README ¶
Cray Hardware State Manager (smd)
The Shasta Hardware State Manager monitors and interrogates hardware components in a Shasta system, tracking hardware state and inventory information, and making it available via REST queries and message bus events when changes occur.
This service provides the following functions:
- Performs inventory discovery of all known Mountain/River controllers in system
- This process bootstraps everything HSM tracks.
- Updated in response to component life-cycle changes to keep info current.
- Interrogates Redfish controllers whenever provided by an endpoint discovery service:
- REDS
- MEDS
- Or manually added to Hardware State Manager via REST
- Tracks hardware state and other high-level component data:
- Hardware state (e.g. Empty/Off/On/Ready(heart beating))
- Logical state (i.e. managed plane software state)
- Hardware Type (i.e. Node, Chassis, BMC, Slot), as well as SubType
- Enabled/Disabled status
- Role, e.g. Compute vs. NCN type (nodes only)
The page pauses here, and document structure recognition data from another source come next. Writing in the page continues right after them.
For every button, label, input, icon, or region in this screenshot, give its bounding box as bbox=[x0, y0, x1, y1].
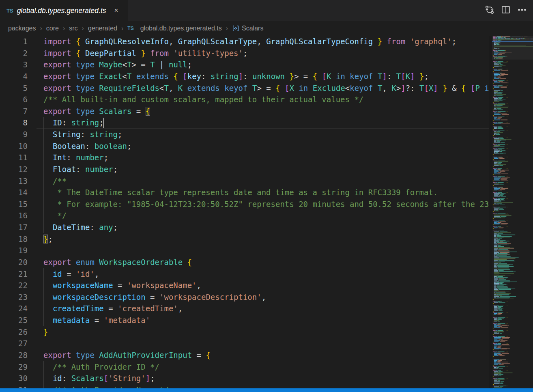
line-number: 8 bbox=[0, 117, 28, 129]
line-number: 1 bbox=[0, 36, 28, 47]
code-line-text: id = 'id', bbox=[28, 268, 99, 280]
code-line[interactable]: 2import { DeepPartial } from 'utility-ty… bbox=[0, 47, 489, 59]
code-line-text: export type Scalars = { bbox=[28, 106, 150, 117]
code-line[interactable]: 3export type Maybe<T> = T | null; bbox=[0, 59, 489, 71]
code-line-text: import { GraphQLResolveInfo, GraphQLScal… bbox=[28, 36, 456, 47]
code-line-text: workspaceName = 'workspaceName', bbox=[28, 280, 201, 291]
line-number: 3 bbox=[0, 59, 28, 71]
code-line[interactable]: 24 createdTime = 'createdTime', bbox=[0, 303, 489, 314]
line-number: 7 bbox=[0, 106, 28, 117]
breadcrumb-file-name: global.db.types.generated.ts bbox=[140, 25, 222, 32]
code-line[interactable]: 8 ID: string; bbox=[0, 117, 489, 129]
code-line-text: /** Auth Provider ID */ bbox=[28, 361, 159, 373]
code-area[interactable]: 1import { GraphQLResolveInfo, GraphQLSca… bbox=[0, 36, 489, 388]
code-line-text: export enum WorkspaceOrderable { bbox=[28, 256, 192, 268]
breadcrumb-separator: › bbox=[60, 25, 68, 32]
code-line-text bbox=[28, 245, 43, 256]
line-number: 22 bbox=[0, 280, 28, 291]
line-number: 31 bbox=[0, 384, 28, 388]
code-line-text: id: Scalars['String']; bbox=[28, 373, 155, 384]
code-line[interactable]: 9 String: string; bbox=[0, 129, 489, 140]
code-line-text: Int: number; bbox=[28, 152, 108, 164]
line-number: 29 bbox=[0, 361, 28, 373]
code-line[interactable]: 17 DateTime: any; bbox=[0, 222, 489, 233]
breadcrumb-folder-src[interactable]: src bbox=[68, 25, 78, 32]
line-number: 16 bbox=[0, 210, 28, 222]
code-line[interactable]: 11 Int: number; bbox=[0, 152, 489, 164]
code-line[interactable]: 21 id = 'id', bbox=[0, 268, 489, 280]
breadcrumb-separator: › bbox=[223, 25, 231, 32]
breadcrumb-symbol[interactable]: Scalars bbox=[231, 25, 264, 32]
breadcrumb-folder-generated[interactable]: generated bbox=[87, 25, 118, 32]
breadcrumb-folder-packages[interactable]: packages bbox=[7, 25, 37, 32]
breadcrumb-separator: › bbox=[118, 25, 127, 32]
tab-bar: TS global.db.types.generated.ts × bbox=[0, 0, 533, 21]
line-number: 6 bbox=[0, 94, 28, 106]
code-line[interactable]: 13 /** bbox=[0, 175, 489, 187]
breadcrumb-file[interactable]: TSglobal.db.types.generated.ts bbox=[127, 25, 222, 32]
more-actions-button[interactable] bbox=[516, 4, 528, 17]
code-line[interactable]: 10 Boolean: boolean; bbox=[0, 140, 489, 152]
breadcrumb-separator: › bbox=[79, 25, 87, 32]
code-line[interactable]: 4export type Exact<T extends { [key: str… bbox=[0, 71, 489, 82]
line-number: 18 bbox=[0, 233, 28, 245]
editor-actions bbox=[484, 0, 528, 21]
code-line-text: ID: string; bbox=[28, 117, 104, 129]
code-line[interactable]: 26} bbox=[0, 326, 489, 338]
tab-close-icon[interactable]: × bbox=[113, 6, 120, 15]
minimap[interactable] bbox=[492, 36, 533, 388]
code-line-text: export type Exact<T extends { [key: stri… bbox=[28, 71, 429, 82]
code-line-text: * The DateTime scalar type represents da… bbox=[28, 187, 438, 198]
code-line-text: export type RequireFields<T, K extends k… bbox=[28, 82, 489, 94]
code-line[interactable]: 16 */ bbox=[0, 210, 489, 222]
breadcrumb-symbol-label: Scalars bbox=[242, 25, 263, 32]
split-editor-button[interactable] bbox=[500, 4, 512, 17]
line-number: 25 bbox=[0, 314, 28, 326]
line-number: 19 bbox=[0, 245, 28, 256]
line-number: 20 bbox=[0, 256, 28, 268]
tab-global-db-types[interactable]: TS global.db.types.generated.ts × bbox=[0, 0, 128, 21]
line-number: 30 bbox=[0, 373, 28, 384]
open-changes-icon bbox=[485, 5, 494, 16]
code-line[interactable]: 22 workspaceName = 'workspaceName', bbox=[0, 280, 489, 291]
code-line-text: DateTime: any; bbox=[28, 222, 118, 233]
vscode-window: TS global.db.types.generated.ts × bbox=[0, 0, 533, 392]
line-number: 10 bbox=[0, 140, 28, 152]
line-number: 2 bbox=[0, 47, 28, 59]
code-line[interactable]: 5export type RequireFields<T, K extends … bbox=[0, 82, 489, 94]
code-line[interactable]: 29 /** Auth Provider ID */ bbox=[0, 361, 489, 373]
code-line[interactable]: 25 metadata = 'metadata' bbox=[0, 314, 489, 326]
code-line[interactable]: 27 bbox=[0, 338, 489, 349]
code-line[interactable]: 23 workspaceDescription = 'workspaceDesc… bbox=[0, 291, 489, 303]
open-changes-button[interactable] bbox=[484, 4, 496, 17]
split-editor-icon bbox=[501, 5, 511, 16]
code-line[interactable]: 6/** All built-in and custom scalars, ma… bbox=[0, 94, 489, 106]
code-line-text: String: string; bbox=[28, 129, 123, 140]
code-line-text: workspaceDescription = 'workspaceDescrip… bbox=[28, 291, 266, 303]
minimap-canvas[interactable] bbox=[492, 36, 533, 388]
line-number: 24 bbox=[0, 303, 28, 314]
line-number: 27 bbox=[0, 338, 28, 349]
code-line[interactable]: 20export enum WorkspaceOrderable { bbox=[0, 256, 489, 268]
code-line[interactable]: 14 * The DateTime scalar type represents… bbox=[0, 187, 489, 198]
line-number: 28 bbox=[0, 349, 28, 361]
code-line[interactable]: 31 /** Auth Provider Name */ bbox=[0, 384, 489, 388]
code-line-text: metadata = 'metadata' bbox=[28, 314, 150, 326]
editor-pane: 1import { GraphQLResolveInfo, GraphQLSca… bbox=[0, 36, 533, 388]
line-number: 14 bbox=[0, 187, 28, 198]
code-line[interactable]: 7export type Scalars = { bbox=[0, 106, 489, 117]
line-number: 26 bbox=[0, 326, 28, 338]
code-line[interactable]: 30 id: Scalars['String']; bbox=[0, 373, 489, 384]
code-line[interactable]: 12 Float: number; bbox=[0, 164, 489, 175]
code-line[interactable]: 1import { GraphQLResolveInfo, GraphQLSca… bbox=[0, 36, 489, 47]
code-line-text: /** bbox=[28, 175, 67, 187]
breadcrumb-folder-core[interactable]: core bbox=[45, 25, 60, 32]
code-line[interactable]: 19 bbox=[0, 245, 489, 256]
code-line[interactable]: 15 * For example: "1985-04-12T23:20:50.5… bbox=[0, 198, 489, 210]
line-number: 4 bbox=[0, 71, 28, 82]
typescript-file-icon: TS bbox=[6, 8, 13, 14]
code-line[interactable]: 18}; bbox=[0, 233, 489, 245]
code-line[interactable]: 28export type AddAuthProviderInput = { bbox=[0, 349, 489, 361]
line-number: 9 bbox=[0, 129, 28, 140]
scrollbar-track[interactable] bbox=[489, 36, 492, 388]
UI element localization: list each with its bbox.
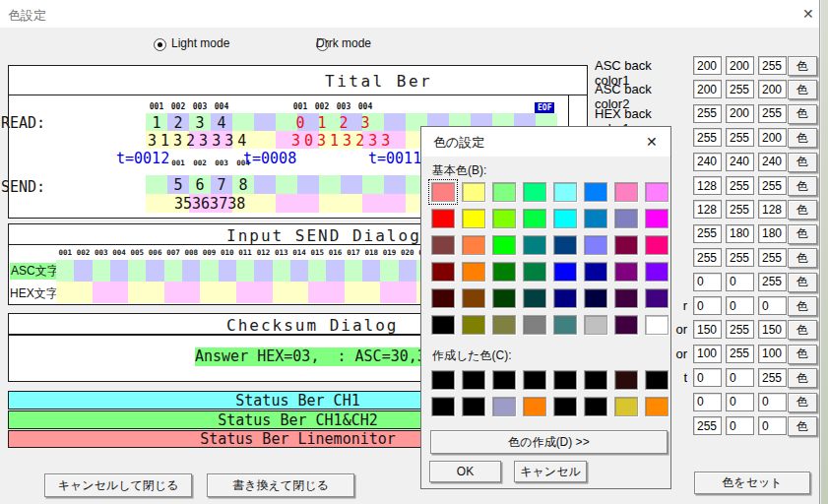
basic-color-swatch[interactable]: [462, 235, 485, 255]
custom-color-swatch[interactable]: [584, 370, 607, 390]
basic-color-swatch[interactable]: [523, 235, 546, 255]
basic-color-swatch[interactable]: [584, 182, 607, 202]
custom-color-swatch[interactable]: [431, 397, 455, 416]
rgb-g-input[interactable]: [726, 224, 754, 243]
rgb-r-input[interactable]: [693, 153, 722, 171]
custom-color-swatch[interactable]: [645, 370, 669, 390]
custom-color-swatch[interactable]: [645, 397, 669, 416]
dialog-close-icon[interactable]: ✕: [646, 135, 658, 149]
basic-color-swatch[interactable]: [645, 235, 669, 255]
cancel-close-button[interactable]: キャンセルして閉じる: [44, 473, 192, 497]
basic-color-swatch[interactable]: [614, 315, 638, 335]
rgb-r-input[interactable]: [693, 176, 722, 195]
rgb-g-input[interactable]: [726, 393, 754, 411]
pick-color-button[interactable]: 色: [788, 224, 817, 244]
basic-color-swatch[interactable]: [431, 209, 455, 228]
rgb-g-input[interactable]: [726, 296, 754, 315]
basic-color-swatch[interactable]: [584, 262, 607, 282]
basic-color-swatch[interactable]: [645, 262, 669, 282]
basic-color-swatch[interactable]: [462, 262, 485, 282]
pick-color-button[interactable]: 色: [788, 248, 817, 268]
light-mode-radio[interactable]: [154, 38, 166, 51]
basic-color-swatch[interactable]: [492, 235, 516, 255]
custom-color-swatch[interactable]: [431, 370, 455, 390]
pick-color-button[interactable]: 色: [788, 393, 817, 412]
rgb-g-input[interactable]: [726, 176, 754, 195]
pick-color-button[interactable]: 色: [788, 368, 817, 388]
rgb-b-input[interactable]: [758, 153, 787, 171]
rgb-b-input[interactable]: [758, 128, 787, 147]
pick-color-button[interactable]: 色: [788, 416, 817, 436]
rgb-r-input[interactable]: [693, 248, 722, 267]
custom-color-swatch[interactable]: [462, 370, 485, 390]
custom-color-swatch[interactable]: [614, 397, 638, 416]
basic-color-swatch[interactable]: [553, 315, 577, 335]
rgb-g-input[interactable]: [726, 248, 754, 267]
basic-color-swatch[interactable]: [584, 288, 607, 308]
custom-color-swatch[interactable]: [492, 370, 516, 390]
basic-color-swatch[interactable]: [431, 288, 455, 308]
rgb-b-input[interactable]: [758, 368, 787, 387]
basic-color-swatch[interactable]: [492, 262, 516, 282]
rgb-r-input[interactable]: [693, 320, 722, 339]
rgb-b-input[interactable]: [758, 320, 787, 339]
rgb-b-input[interactable]: [758, 345, 787, 363]
rgb-r-input[interactable]: [693, 224, 722, 243]
basic-color-swatch[interactable]: [523, 262, 546, 282]
pick-color-button[interactable]: 色: [788, 56, 817, 76]
basic-color-swatch[interactable]: [614, 209, 638, 228]
rgb-g-input[interactable]: [726, 153, 754, 171]
basic-color-swatch[interactable]: [431, 182, 455, 202]
rgb-g-input[interactable]: [726, 56, 754, 75]
pick-color-button[interactable]: 色: [788, 296, 817, 316]
custom-color-swatch[interactable]: [584, 397, 607, 416]
custom-color-swatch[interactable]: [462, 397, 485, 416]
basic-color-swatch[interactable]: [645, 288, 669, 308]
pick-color-button[interactable]: 色: [788, 200, 817, 220]
pick-color-button[interactable]: 色: [788, 320, 817, 340]
basic-color-swatch[interactable]: [614, 288, 638, 308]
custom-color-swatch[interactable]: [553, 397, 577, 416]
ok-button[interactable]: OK: [429, 461, 501, 482]
basic-color-swatch[interactable]: [431, 315, 455, 335]
basic-color-swatch[interactable]: [462, 209, 485, 228]
basic-color-swatch[interactable]: [553, 209, 577, 228]
set-color-button[interactable]: 色をセット: [694, 472, 810, 494]
rgb-r-input[interactable]: [693, 128, 722, 147]
rgb-g-input[interactable]: [726, 320, 754, 339]
basic-color-swatch[interactable]: [645, 182, 669, 202]
rgb-r-input[interactable]: [693, 345, 722, 363]
custom-color-swatch[interactable]: [492, 397, 516, 416]
basic-color-swatch[interactable]: [584, 315, 607, 335]
pick-color-button[interactable]: 色: [788, 128, 817, 148]
dialog-cancel-button[interactable]: キャンセル: [514, 461, 587, 482]
custom-color-swatch[interactable]: [614, 370, 638, 390]
rgb-g-input[interactable]: [726, 200, 754, 219]
rgb-b-input[interactable]: [758, 104, 787, 123]
define-custom-colors-button[interactable]: 色の作成(D) >>: [430, 430, 668, 454]
rgb-b-input[interactable]: [758, 393, 787, 411]
basic-color-swatch[interactable]: [431, 235, 455, 255]
rgb-r-input[interactable]: [693, 296, 722, 315]
rgb-b-input[interactable]: [758, 248, 787, 267]
rgb-b-input[interactable]: [758, 296, 787, 315]
close-icon[interactable]: ✕: [802, 7, 814, 21]
basic-color-swatch[interactable]: [523, 182, 546, 202]
custom-color-swatch[interactable]: [523, 397, 546, 416]
pick-color-button[interactable]: 色: [788, 273, 817, 292]
pick-color-button[interactable]: 色: [788, 176, 817, 196]
basic-color-swatch[interactable]: [614, 235, 638, 255]
basic-color-swatch[interactable]: [462, 288, 485, 308]
rgb-b-input[interactable]: [758, 273, 787, 291]
rewrite-close-button[interactable]: 書き換えて閉じる: [207, 473, 354, 497]
basic-color-swatch[interactable]: [492, 209, 516, 228]
basic-color-swatch[interactable]: [492, 288, 516, 308]
basic-color-swatch[interactable]: [614, 182, 638, 202]
custom-color-swatch[interactable]: [523, 370, 546, 390]
pick-color-button[interactable]: 色: [788, 345, 817, 364]
basic-color-swatch[interactable]: [614, 262, 638, 282]
rgb-g-input[interactable]: [726, 345, 754, 363]
rgb-g-input[interactable]: [726, 273, 754, 291]
rgb-b-input[interactable]: [758, 80, 787, 98]
basic-color-swatch[interactable]: [462, 182, 485, 202]
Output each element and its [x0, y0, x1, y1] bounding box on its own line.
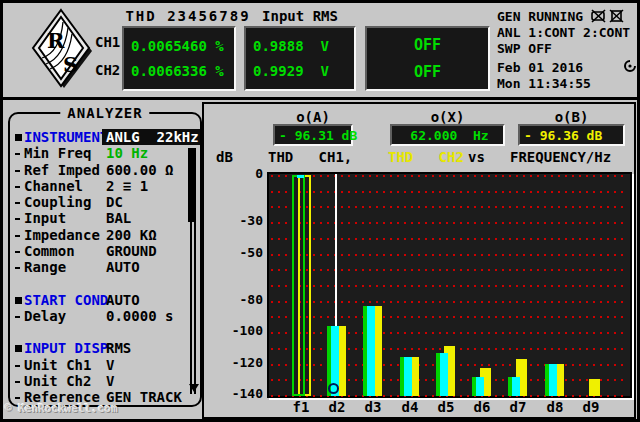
setting-label: Ref Imped [24, 162, 100, 178]
graph-title-xaxis: FREQUENCY/Hz [510, 149, 611, 165]
setting-value[interactable]: DC [106, 194, 123, 210]
harmonic-bar-ch2 [589, 379, 600, 397]
aux-ch2-value: OFF [367, 63, 488, 81]
graph-title-ch2: THD CH2 [388, 149, 464, 165]
settings-row[interactable]: Ref Imped600.00 Ω [10, 162, 200, 178]
setting-label: INPUT DISP [24, 340, 108, 356]
y-tick-label: -140 [219, 386, 263, 401]
instrument-screen: R S THD 23456789 CH1 CH2 0.0065460 % 0.0… [0, 0, 640, 422]
setting-value[interactable]: AUTO [106, 292, 140, 308]
settings-row[interactable]: Impedance200 KΩ [10, 227, 200, 243]
settings-row[interactable]: Unit Ch2V [10, 373, 200, 389]
setting-label: Input [24, 210, 66, 226]
gridline [271, 269, 628, 271]
gridline [271, 191, 628, 193]
settings-spacer [10, 324, 200, 340]
cursor-b-display: - 96.36 dB [518, 124, 625, 146]
setting-label: Range [24, 259, 66, 275]
setting-value[interactable]: V [106, 373, 114, 389]
harmonic-bar-ch1 [549, 364, 557, 396]
setting-value[interactable]: 10 Hz [106, 145, 148, 161]
settings-row[interactable]: InputBAL [10, 210, 200, 226]
swp-status: SWP OFF [497, 41, 552, 56]
svg-text:R: R [47, 28, 65, 53]
gridline [271, 285, 628, 287]
settings-row[interactable]: Delay0.0000 s [10, 308, 200, 324]
graph-panel: o(A) o(X) o(B) - 96.31 dB 62.000 Hz - 96… [202, 102, 636, 419]
y-tick-label: -30 [219, 213, 263, 228]
x-tick-label: d3 [353, 399, 393, 415]
y-tick-label: -120 [219, 355, 263, 370]
item-bullet-icon [15, 235, 20, 237]
section-bullet-icon [15, 345, 22, 352]
settings-row[interactable]: CouplingDC [10, 194, 200, 210]
cursor-b-value: - 96.36 dB [520, 128, 623, 143]
settings-row[interactable]: Unit Ch1V [10, 357, 200, 373]
setting-label: Channel [24, 178, 83, 194]
setting-value[interactable]: 200 KΩ [106, 227, 157, 243]
date-label: Feb 01 2016 [497, 60, 583, 75]
analyzer-panel-title: ANALYZER [60, 105, 149, 121]
gridline [271, 301, 628, 303]
setting-value[interactable]: 600.00 Ω [106, 162, 173, 178]
setting-value[interactable]: AUTO [106, 259, 140, 275]
item-bullet-icon [15, 251, 20, 253]
gridline [271, 316, 628, 318]
setting-value[interactable]: 2 ≡ 1 [106, 178, 148, 194]
scroll-down-arrow-icon[interactable] [189, 384, 199, 392]
x-tick-label: f1 [281, 399, 321, 415]
item-bullet-icon [15, 397, 20, 399]
thd-ch2-value: 0.0066336 % [124, 63, 234, 79]
input-rms-title: Input RMS [244, 8, 356, 24]
cursor-x-value: 62.000 Hz [392, 128, 503, 143]
cursor-a-label: o(A) [273, 109, 353, 125]
settings-row[interactable]: CommonGROUND [10, 243, 200, 259]
y-tick-label: -100 [219, 323, 263, 338]
setting-label: Min Freq [24, 145, 91, 161]
settings-spacer [10, 275, 200, 291]
setting-value[interactable]: ANLG 22kHz [102, 129, 200, 145]
ch2-label: CH2 [95, 62, 120, 78]
harmonic-bar-ch1 [440, 353, 448, 396]
gridline [271, 332, 628, 334]
monitor-off-icon [609, 9, 624, 23]
y-tick-label: 0 [219, 166, 263, 181]
harmonic-bar-ch1 [404, 357, 412, 396]
setting-value[interactable]: BAL [106, 210, 131, 226]
x-tick-label: d5 [426, 399, 466, 415]
harmonic-bar-ch1 [476, 377, 484, 396]
fundamental-bar-ch1 [292, 175, 305, 396]
settings-row[interactable]: INSTRUMENTANLG 22kHz [10, 129, 200, 145]
cursor-b-label: o(B) [518, 109, 625, 125]
cursor-line[interactable] [335, 174, 337, 326]
x-tick-label: d9 [571, 399, 611, 415]
setting-value[interactable]: GROUND [106, 243, 157, 259]
thd-ch1-value: 0.0065460 % [124, 38, 234, 54]
cursor-marker[interactable] [328, 383, 339, 394]
item-bullet-icon [15, 218, 20, 220]
settings-row[interactable]: RangeAUTO [10, 259, 200, 275]
setting-label: Impedance [24, 227, 100, 243]
cursor-a-value: - 96.31 dB [275, 128, 351, 143]
harmonic-bar-ch1 [512, 377, 520, 396]
setting-label: Common [24, 243, 75, 259]
gridline [271, 238, 628, 240]
setting-value[interactable]: V [106, 357, 114, 373]
settings-row[interactable]: START CONDAUTO [10, 292, 200, 308]
rms-ch1-value: 0.9888 V [246, 38, 354, 54]
ch1-label: CH1 [95, 34, 120, 50]
setting-value[interactable]: 0.0000 s [106, 308, 173, 324]
settings-row[interactable]: Min Freq10 Hz [10, 145, 200, 161]
rms-ch2-value: 0.9929 V [246, 63, 354, 79]
item-bullet-icon [15, 202, 20, 204]
x-tick-label: d4 [390, 399, 430, 415]
item-bullet-icon [15, 170, 20, 172]
activity-spinner-icon [624, 60, 636, 72]
settings-row[interactable]: Channel2 ≡ 1 [10, 178, 200, 194]
settings-row[interactable]: INPUT DISPRMS [10, 340, 200, 356]
scrollbar-thumb[interactable] [188, 148, 196, 222]
setting-value[interactable]: RMS [106, 340, 131, 356]
section-bullet-icon [15, 297, 22, 304]
item-bullet-icon [15, 267, 20, 269]
setting-label: Unit Ch1 [24, 357, 91, 373]
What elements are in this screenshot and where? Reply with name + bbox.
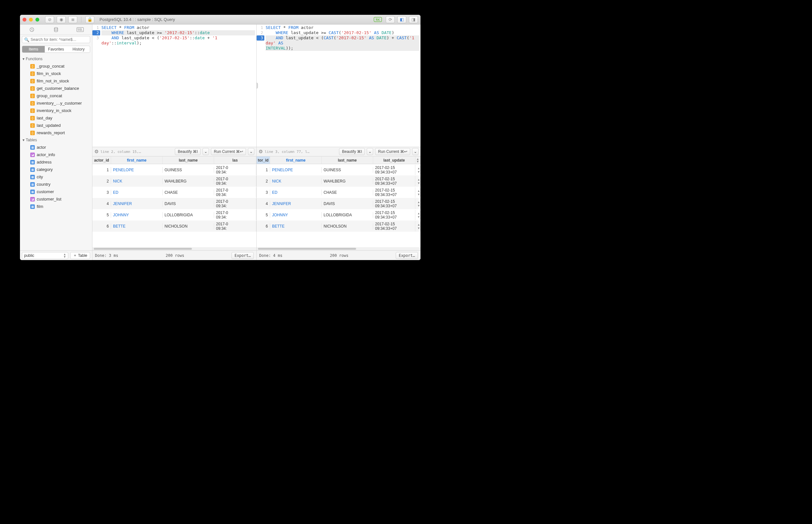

- NID, i.e. the numerical Node ID (nodes only)
- Architecture
- Allows the creation of component groups and partitions
- Tracks default NIDs and Roles to use when discovering new nodes
- Stores Redfish endpoint and component data obtained via inventory discovery
- Translates global Physical IDs (i.e. xnames) to local Redfish URIs.
- Stores component-by-component Redfish properties to allow interactions
- Stores needed boot-time information such as MACs
- Actions for performing power operations via the managing Redfish EP
- Service endpoint info, e.g. for performing firmware updates
- Learns, stores and tracks detailed hardware inventory data:
- Tracks FRU data for manufacturing/service and scheduling (e.g. SLURM)
- Tracks FRUs by location, showing the present composition of the system.
- We include the most detailed information available on:
- The manufacturer, model, revision, and so on describing exactly what is installed.
- Serial numbers and any other identifying info to track individual pieces of HW
- Properties of the hardware describing it's resources and abilities, for example:
- Speeds
- Memory/storage capacities
- Thread and core counts
- The component family and the specific sub-type in use
smd Overview
smd API
API Overview
The main components of smd's RESTful API are as follows:
Redfish Endpoints
/hsm/v2/Inventory/RedfishEndpoints
POST A new RedfishEndpoint to be inventoried by state manager
GET The collection of all RedfishEndpoints, with optional filters.
/hsm/v2/Inventory/RedfishEndpoints/{xname-id}
PUT Updates to a RedfishEndpoint
GET The RedfishEndpoint's details or check its discovery status
DELETE A RedfishEndpoint that is no longer in the system
Component Redfish endpoint information
/hsm/v2/Inventory/ComponentsEndpoints?filter-option1=xxx...
GET Array of Redfish details for a filtered subset of components
/hsm/v2/Inventory/ComponentsEndpoints/{xname-id}
GET Redfish details for a specific component
Component State
/hsm/v2/State/Components?filter-option1=xxx...
GET A filtered subset of all components, or a specific component by its id
/hsm/v2/State/Components
POST A list of individual component ids to query, and filtering options.
/hsm/v2/State/Components/{xname-id}
GET The HW state, flag, role, enabled status, NID, etc. of the component
PATCH The HW state, flag, role, enabled status, NID, etc. of a component
Additional Component State Queries
/hsm/v2/State/Components/Query
POST A list of parents and filtering options
/hsm/v2/State/Components/Query/{parent-id}?filter-option1=xxx...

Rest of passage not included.